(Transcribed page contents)
*****
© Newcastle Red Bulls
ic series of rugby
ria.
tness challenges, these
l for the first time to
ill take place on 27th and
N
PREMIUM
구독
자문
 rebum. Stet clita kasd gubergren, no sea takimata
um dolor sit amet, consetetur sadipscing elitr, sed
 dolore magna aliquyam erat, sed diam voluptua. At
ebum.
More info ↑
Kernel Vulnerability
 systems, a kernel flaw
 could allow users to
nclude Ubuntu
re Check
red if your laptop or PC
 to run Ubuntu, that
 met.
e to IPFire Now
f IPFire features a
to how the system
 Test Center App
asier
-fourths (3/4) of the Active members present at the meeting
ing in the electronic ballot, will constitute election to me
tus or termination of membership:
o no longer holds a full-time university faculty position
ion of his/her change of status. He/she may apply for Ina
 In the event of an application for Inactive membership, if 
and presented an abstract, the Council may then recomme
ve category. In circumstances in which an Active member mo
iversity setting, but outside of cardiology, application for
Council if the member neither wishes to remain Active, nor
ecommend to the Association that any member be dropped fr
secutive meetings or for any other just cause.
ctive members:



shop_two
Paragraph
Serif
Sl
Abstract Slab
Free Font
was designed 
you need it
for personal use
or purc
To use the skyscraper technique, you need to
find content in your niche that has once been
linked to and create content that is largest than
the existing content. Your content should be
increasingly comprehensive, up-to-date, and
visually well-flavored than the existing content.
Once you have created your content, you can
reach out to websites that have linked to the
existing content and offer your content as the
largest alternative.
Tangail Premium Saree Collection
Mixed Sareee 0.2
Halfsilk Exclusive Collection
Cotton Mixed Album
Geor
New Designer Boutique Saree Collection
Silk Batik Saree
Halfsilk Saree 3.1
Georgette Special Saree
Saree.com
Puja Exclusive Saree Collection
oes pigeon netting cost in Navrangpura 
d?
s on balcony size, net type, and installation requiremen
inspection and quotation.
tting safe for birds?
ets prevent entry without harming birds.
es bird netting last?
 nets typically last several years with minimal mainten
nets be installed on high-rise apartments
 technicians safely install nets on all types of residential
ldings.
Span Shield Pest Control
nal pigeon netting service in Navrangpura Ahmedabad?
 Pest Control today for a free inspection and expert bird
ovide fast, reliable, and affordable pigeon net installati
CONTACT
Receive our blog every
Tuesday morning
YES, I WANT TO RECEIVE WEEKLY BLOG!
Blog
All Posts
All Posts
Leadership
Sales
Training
*****
Try it
Quote only the stretch of lines that starts the data above and ends with the line containing "ve category. In", both included.

Task response
© Newcastle Red Bulls
ic series of rugby
ria.
tness challenges, these
l for the first time to
ill take place on 27th and
N
PREMIUM
구독
자문
 rebum. Stet clita kasd gubergren, no sea takimata
um dolor sit amet, consetetur sadipscing elitr, sed
 dolore magna aliquyam erat, sed diam voluptua. At
ebum.
More info ↑
Kernel Vulnerability
 systems, a kernel flaw
 could allow users to
nclude Ubuntu
re Check
red if your laptop or PC
 to run Ubuntu, that
 met.
e to IPFire Now
f IPFire features a
to how the system
 Test Center App
asier
-fourths (3/4) of the Active members present at the meeting
ing in the electronic ballot, will constitute election to me
tus or termination of membership:
o no longer holds a full-time university faculty position
ion of his/her change of status. He/she may apply for Ina
 In the event of an application for Inactive membership, if 
and presented an abstract, the Council may then recomme
ve category. In circumstances in which an Active member mo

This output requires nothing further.